If someone wanted to become a Change Manager, they might first consider pursuing a bachelor’s degree in a field like business or psychology. They’d likely dive into roles related to project management or human resources to get a feel for organizational dynamics. As they navigate the field, they’d probably realise the immense value of soft skills like communication and empathy. Joining a professional network could be on their radar, imagining the potential connections and insights it could offer.
‘‘Sometimes, individuals find themselves consistently placed in situations requiring change leadership, or they possess an innate ability to navigate complex transitions and guide teams through them. Over time, they realise that they’re not just doing a job, but fulfilling a role they seem naturally destined for.’’ Annemie Marien
There is no specific way to become a change manager. However, most change managers get a certification like the Prosci ADKAR certification and have an Agile training. Although no specific background is needed, it’s recommended to have experience ‘on the other side of change’, to have witnessed or applied change during a job experience within an enterprise.
At Wemanity, change management is one of our specialities and we look forward to helping you with your organizational challenges. We developed our own change management framework in order to make the best out of every project. Discover our offer for more information.
What is change management?
Change management is a field that includes several approaches used to prepare, support, and help organizations, teams, and individuals go through change. It’s usually said there are three types of change within an organization: Cultural change, digital change, and organizational change.
What is the mission of a change manager?
A change manager is someone who tries to embark and align the entire organization towards the new way of working, and then on different levels. They are facilitating that alignment and making sure everybody is on the same page. In order to facilitate change, a change manager works on different levels in parallel: individuals, teams, and executives for the organization as a whole.

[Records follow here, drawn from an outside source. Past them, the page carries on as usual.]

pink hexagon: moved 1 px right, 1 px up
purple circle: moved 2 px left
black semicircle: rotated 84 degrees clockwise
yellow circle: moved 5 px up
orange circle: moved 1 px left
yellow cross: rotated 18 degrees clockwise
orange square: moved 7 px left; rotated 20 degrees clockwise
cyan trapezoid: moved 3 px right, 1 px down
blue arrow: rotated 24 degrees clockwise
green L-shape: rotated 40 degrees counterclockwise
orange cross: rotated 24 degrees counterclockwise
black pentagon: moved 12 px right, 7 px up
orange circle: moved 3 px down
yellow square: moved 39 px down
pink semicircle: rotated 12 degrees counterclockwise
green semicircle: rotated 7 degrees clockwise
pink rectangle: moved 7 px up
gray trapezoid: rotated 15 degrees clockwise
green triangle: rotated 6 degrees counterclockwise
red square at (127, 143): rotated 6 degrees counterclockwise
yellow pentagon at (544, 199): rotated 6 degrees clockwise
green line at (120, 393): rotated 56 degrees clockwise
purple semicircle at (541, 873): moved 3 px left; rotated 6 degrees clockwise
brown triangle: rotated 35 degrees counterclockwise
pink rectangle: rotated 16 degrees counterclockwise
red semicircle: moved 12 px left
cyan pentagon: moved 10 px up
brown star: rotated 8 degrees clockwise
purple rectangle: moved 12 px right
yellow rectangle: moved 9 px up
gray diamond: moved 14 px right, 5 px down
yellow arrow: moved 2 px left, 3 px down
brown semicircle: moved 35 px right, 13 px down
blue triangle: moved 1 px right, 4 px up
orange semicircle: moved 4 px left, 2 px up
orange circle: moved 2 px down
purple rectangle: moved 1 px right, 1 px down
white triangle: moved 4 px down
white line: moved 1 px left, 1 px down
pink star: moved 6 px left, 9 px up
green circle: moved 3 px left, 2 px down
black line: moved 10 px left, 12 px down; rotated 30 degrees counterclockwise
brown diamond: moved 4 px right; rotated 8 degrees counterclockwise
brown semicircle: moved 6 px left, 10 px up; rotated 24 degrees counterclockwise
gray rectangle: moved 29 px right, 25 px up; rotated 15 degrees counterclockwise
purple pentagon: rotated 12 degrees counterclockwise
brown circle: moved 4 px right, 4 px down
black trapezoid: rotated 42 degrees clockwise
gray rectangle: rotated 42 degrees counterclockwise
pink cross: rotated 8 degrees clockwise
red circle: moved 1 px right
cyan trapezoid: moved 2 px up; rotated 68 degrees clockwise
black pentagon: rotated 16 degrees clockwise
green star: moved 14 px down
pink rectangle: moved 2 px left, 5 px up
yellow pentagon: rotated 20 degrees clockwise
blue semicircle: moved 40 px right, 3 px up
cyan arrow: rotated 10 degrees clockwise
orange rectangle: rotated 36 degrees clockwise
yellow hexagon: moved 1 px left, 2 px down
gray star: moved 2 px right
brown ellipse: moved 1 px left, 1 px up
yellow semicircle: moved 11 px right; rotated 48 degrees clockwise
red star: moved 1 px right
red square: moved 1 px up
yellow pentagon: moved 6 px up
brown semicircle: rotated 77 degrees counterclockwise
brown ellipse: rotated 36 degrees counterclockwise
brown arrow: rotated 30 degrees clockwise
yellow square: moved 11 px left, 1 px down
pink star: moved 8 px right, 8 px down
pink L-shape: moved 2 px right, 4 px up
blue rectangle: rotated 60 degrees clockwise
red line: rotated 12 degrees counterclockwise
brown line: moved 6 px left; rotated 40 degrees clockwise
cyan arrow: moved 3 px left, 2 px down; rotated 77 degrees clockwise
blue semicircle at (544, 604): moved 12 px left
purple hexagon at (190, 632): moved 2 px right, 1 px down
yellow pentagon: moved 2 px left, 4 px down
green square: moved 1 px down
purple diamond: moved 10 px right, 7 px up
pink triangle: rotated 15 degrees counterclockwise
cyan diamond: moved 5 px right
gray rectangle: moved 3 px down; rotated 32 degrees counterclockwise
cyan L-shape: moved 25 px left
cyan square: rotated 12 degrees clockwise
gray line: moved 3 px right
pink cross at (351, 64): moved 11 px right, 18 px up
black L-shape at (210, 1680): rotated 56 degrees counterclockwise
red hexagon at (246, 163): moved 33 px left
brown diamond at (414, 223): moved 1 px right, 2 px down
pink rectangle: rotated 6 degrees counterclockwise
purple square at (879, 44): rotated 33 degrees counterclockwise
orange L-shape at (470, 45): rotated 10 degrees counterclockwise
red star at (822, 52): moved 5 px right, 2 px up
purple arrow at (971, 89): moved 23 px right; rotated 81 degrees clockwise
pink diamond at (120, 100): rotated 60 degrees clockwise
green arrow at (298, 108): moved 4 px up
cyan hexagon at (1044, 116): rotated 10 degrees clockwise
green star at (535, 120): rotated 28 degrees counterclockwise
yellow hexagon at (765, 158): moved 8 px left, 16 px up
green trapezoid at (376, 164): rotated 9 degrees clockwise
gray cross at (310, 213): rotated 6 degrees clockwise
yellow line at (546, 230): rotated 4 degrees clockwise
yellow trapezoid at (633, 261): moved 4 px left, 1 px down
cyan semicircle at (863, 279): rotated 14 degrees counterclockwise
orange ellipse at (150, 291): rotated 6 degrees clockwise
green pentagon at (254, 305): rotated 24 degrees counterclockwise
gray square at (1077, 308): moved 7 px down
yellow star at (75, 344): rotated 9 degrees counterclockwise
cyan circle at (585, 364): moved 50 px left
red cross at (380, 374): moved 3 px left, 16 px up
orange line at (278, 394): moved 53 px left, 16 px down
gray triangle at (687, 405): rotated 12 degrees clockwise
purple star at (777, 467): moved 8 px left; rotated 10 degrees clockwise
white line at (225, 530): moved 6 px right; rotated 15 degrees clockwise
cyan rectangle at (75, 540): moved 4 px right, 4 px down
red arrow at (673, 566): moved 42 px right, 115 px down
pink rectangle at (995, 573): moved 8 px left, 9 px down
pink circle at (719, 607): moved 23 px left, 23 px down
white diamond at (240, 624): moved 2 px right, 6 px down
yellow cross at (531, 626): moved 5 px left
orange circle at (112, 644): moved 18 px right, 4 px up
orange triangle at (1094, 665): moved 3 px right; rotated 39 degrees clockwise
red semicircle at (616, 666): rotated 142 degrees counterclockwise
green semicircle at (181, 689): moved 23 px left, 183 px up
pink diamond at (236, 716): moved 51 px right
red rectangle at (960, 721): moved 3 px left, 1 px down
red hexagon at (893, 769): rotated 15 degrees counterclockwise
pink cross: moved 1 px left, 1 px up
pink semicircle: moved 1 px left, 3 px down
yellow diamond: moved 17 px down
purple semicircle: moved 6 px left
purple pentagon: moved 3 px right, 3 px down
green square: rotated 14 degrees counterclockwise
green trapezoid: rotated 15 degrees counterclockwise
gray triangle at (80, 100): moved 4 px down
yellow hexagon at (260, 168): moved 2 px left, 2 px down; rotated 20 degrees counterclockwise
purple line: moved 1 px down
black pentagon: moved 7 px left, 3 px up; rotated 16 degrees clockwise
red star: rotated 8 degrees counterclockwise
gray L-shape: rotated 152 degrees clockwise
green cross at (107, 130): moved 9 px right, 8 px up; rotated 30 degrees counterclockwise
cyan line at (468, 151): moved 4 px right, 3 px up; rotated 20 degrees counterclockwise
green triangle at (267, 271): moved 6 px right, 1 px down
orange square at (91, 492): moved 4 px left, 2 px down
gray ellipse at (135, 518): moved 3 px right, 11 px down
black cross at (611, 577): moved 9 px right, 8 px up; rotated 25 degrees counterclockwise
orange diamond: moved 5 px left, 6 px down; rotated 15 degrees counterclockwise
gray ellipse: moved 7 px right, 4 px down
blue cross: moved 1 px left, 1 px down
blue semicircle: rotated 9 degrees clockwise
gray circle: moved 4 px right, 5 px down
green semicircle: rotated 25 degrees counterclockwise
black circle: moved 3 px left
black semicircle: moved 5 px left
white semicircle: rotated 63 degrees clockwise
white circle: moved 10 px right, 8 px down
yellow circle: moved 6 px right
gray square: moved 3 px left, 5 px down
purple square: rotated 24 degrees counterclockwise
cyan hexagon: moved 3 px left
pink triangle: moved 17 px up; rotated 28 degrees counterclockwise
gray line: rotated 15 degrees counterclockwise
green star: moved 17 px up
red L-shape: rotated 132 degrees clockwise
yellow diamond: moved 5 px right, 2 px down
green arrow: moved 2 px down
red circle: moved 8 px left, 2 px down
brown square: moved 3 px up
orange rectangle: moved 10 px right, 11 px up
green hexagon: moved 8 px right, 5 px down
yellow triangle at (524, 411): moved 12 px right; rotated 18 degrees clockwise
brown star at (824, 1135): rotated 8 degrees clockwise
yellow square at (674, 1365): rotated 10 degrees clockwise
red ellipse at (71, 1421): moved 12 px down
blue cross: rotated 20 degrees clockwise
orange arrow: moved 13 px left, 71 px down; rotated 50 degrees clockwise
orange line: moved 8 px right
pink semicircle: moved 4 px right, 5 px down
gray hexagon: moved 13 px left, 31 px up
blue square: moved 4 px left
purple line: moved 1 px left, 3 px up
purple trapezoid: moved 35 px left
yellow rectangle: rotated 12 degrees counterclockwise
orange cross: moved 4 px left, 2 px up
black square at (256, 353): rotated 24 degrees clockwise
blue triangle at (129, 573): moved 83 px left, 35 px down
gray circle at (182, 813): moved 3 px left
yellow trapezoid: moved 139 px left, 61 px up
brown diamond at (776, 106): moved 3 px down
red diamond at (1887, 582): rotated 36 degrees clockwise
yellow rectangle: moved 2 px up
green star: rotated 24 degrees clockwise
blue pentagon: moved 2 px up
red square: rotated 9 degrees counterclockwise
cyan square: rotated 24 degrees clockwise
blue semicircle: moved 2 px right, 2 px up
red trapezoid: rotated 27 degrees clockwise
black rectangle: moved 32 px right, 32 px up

Which skills does a good change manager need?
Being a change manager requires having a few skills in your toolbox. While soft skills are essential, in particular communication and empathy, a change manager will also need to be able to analyse the situation and act according to it. A change manager will have to ‘’connect the dots’’ to find the best solution for an individual, a team, or even the organization as a whole.
How do you become a change manager?
There is no specific cursus to follow to become a change manager. However, most change managers get a certification like the Prosci ADKAR certification and have an agile training. Although no specific background is needed, it’s recommended to have experience “on the other side of change’’, to have witnessed or applied change during a job experience within an enterprise.